DBpedia content not valid RDF/XML

234 views
Skip to first unread message

Juergen Umbrich

unread,
Feb 24, 2012, 9:14:55 AM2/24/12
to PedanticWeb Mailinglist
Hi all

i tried to query some live DBPedia documents but do not succeed since the retrieved content is not valid RDF/XML.

Validating the DBpedia URI for the brazilian national soccer team [1] returns the following error using the W3C validator [2]

Fatal Error Messages
FatalError: Element or attribute do not match QName production: QName::=(NCName':')?NCName. [Line = 500, Column = 8]

[1]http://dbpedia.org/resource/Brazil_national_football_team
[2]http://www.w3.org/RDF/Validator/ARPServlet?URI=http%3A%2F%2Fdbpedia.org%2Fresource%2FBrazil_national_football_team&PARSE=Parse+URI%3A+&TRIPLES_AND_GRAPH=PRINT_TRIPLES&FORMAT=PNG_EMBED

Andreas Harth

unread,
Feb 26, 2012, 6:19:41 AM2/26/12
to pedant...@googlegroups.com, dbpedia-d...@lists.sourceforge.net
Hi Juergen,

On 02/24/12 15:14, Juergen Umbrich wrote:
> i tried to query some live DBPedia documents but do not succeed since
> the retrieved content is not valid RDF/XML.

I can confirm that:

$ rapper -c "http://dbpedia.org/resource/French_Guiana"
rapper: Parsing URI http://dbpedia.org/resource/French_Guiana with
parser rdfxml
rapper: Error - URI /data/French_Guiana.xml:158 - Using property element
'Description' without a namespace is forbidden.
rapper: Error - URI http://dbpedia.org/resource/French_Guiana -
Resolving URI failed: Failed writing body (0 != 1188)
rapper: Failed to parse URI http://dbpedia.org/resource/French_Guiana
rdfxml content

I've also seen unescaped &'s in DBpedia.

I've cc'ed dbpedia-d...@lists.sourceforge.net to notify the
DBpedia guys.

Best regards,
Andreas.

PS. there's been several issues mentioned lately, e.g. Axel's mail
from 2012-01-04, or my mail from 2011-08-09 on publi...@w3.org.

Axel Polleres

unread,
Feb 26, 2012, 3:02:16 PM2/26/12
to pedant...@googlegroups.com, dbpedia-d...@lists.sourceforge.net
Hi all,

FWIW, I had posted a similar post/bug-report (also reporting invalid XML on DBPedia) on the pedantic-web list a while ago:
https://groups.google.com/group/pedantic-web/browse_thread/thread/651ed89bd18e189a#

best,
Axel

Christopher Sahnwaldt

unread,
Feb 28, 2012, 12:15:04 PM2/28/12
to Pedantic Web Group
Hi,

all of these errors stem from the problem that not all
RDF triples can be represented in RDF/XML. [1]
(IMHO, a shortcoming in the RDF/XML spec that could
easily have been fixed by introducing something like
<rdf:Property rdf:URI="http://some/uri_(can't_be_xml)">,
similar to rdf:Description.)

As Jeen Broekstra wrote on this list in August 2011 [2]:

"The only reliable way around the problem is to use a serialization
format that does cope with all legal RDF properly, such as N-Triples
or
Turtle."

But still, when someone really wants RDF/XML, what
should poor Virtuoso do with triples that can't be serialized?

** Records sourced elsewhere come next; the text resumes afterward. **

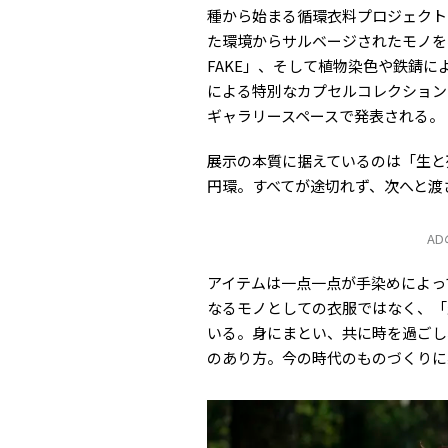
種から始まる循環衣料プロジェクト「
た環境からサルベージされたモノを独
FAKE」、そして植物染色や鉄錆による
による特別なカプセルコレクションが
ギャラリースペースで発表される。
展示の本質に据えているのは「生と
円環。すべてが途切れず、次へと渡
A
アイテムは一点一点が手染めによっ
なるモノとしての衣服ではなく、「
いる。身にまとい、共に時を過ごし
のあり方。今の時代のものづくりに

In some cases, there actually is a possible representation.
For example, the property URI
http://dbpedia.org/property/2ndregionalCupApps
could be represented as
<p:ndregionalCupApps xmlns:p="http://dbpedia.org/property/2">
Weird and confusing for humans, no problem for computers.

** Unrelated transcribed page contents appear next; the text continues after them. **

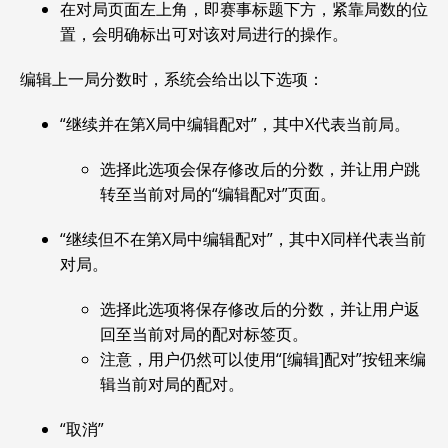
在对局页面左上角，即赛事标题下方，紧靠局数的位
置，会明确标出可对该对局进行的操作。
编辑上一局分数时，系统会给出以下选项：
“继续并在第X局中编辑配对”，其中X代表当前局。
选择此选项会保存修改后的分数，并让用户跳
转至当前对局的“编辑配对”页面。
“继续但不在第X局中编辑配对”，其中X同样代表当前
对局。
选择此选项将保存修改后的分数，并让用户返
回至当前对局的配对标签页。
注意，用户仍然可以使用“[编辑]配对”按钮来编
辑当前对局的配对。
“取消”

In those cases that can't be represented in RDF/XML,
the spec says 'If the URI ends in a non-NCName character
then throw a "this graph cannot be serialized in RDF/XML"
exception or error' [1]. Probably not a good solution for us.
I think we should omit such triples from RDF/XML, but
include something like a comment in their place that
they were omitted and are available in other formats
(like NT).

Regards,
Christopher

[1] http://www.w3.org/TR/REC-rdf-syntax/#section-Serialising
[2] http://sourceforge.net/mailarchive/forum.php?thread_name=4E443EE5.9020309%40gmail.com&forum_name=dbpedia-discussion

On Feb 26, 9:02 pm, Axel Polleres <axel.polle...@deri.org> wrote:
> Hi all,
>
> FWIW, I had posted a similar post/bug-report (also reporting invalid XML on DBPedia) on the pedantic-web list a while ago:
>  https://groups.google.com/group/pedantic-web/browse_thread/thread/651...
>
> best,
> Axel
>
> On 26 Feb 2012, at 12:19, Andreas Harth wrote:
>
>
>
>
>
>
>
> > Hi Juergen,
>
> > On 02/24/12 15:14, Juergen Umbrich wrote:
> > > i tried to query some live DBPedia documents but do not succeed since
> > > the retrieved content is  not valid RDF/XML.
>
> > I can confirm that:
>
> > $ rapper -c "http://dbpedia.org/resource/French_Guiana"
> > rapper: Parsing URIhttp://dbpedia.org/resource/French_Guianawith
> > parser rdfxml
> > rapper: Error - URI /data/French_Guiana.xml:158 - Using property element
> > 'Description' without a namespace is forbidden.
> > rapper: Error - URIhttp://dbpedia.org/resource/French_Guiana-
> > Resolving URI failed: Failed writing body (0 != 1188)
> > rapper: Failed to parse URIhttp://dbpedia.org/resource/French_Guiana
> > rdfxml content
>
> > I've also seen unescaped &'s in DBpedia.
>
> > I've cc'ed dbpedia-discuss...@lists.sourceforge.net to notify the
> > DBpedia guys.
>
> > Best regards,
> > Andreas.
>
> > PS. there's been several issues mentioned lately, e.g. Axel's mail
> > from 2012-01-04, or my mail from 2011-08-09 on public-...@w3.org.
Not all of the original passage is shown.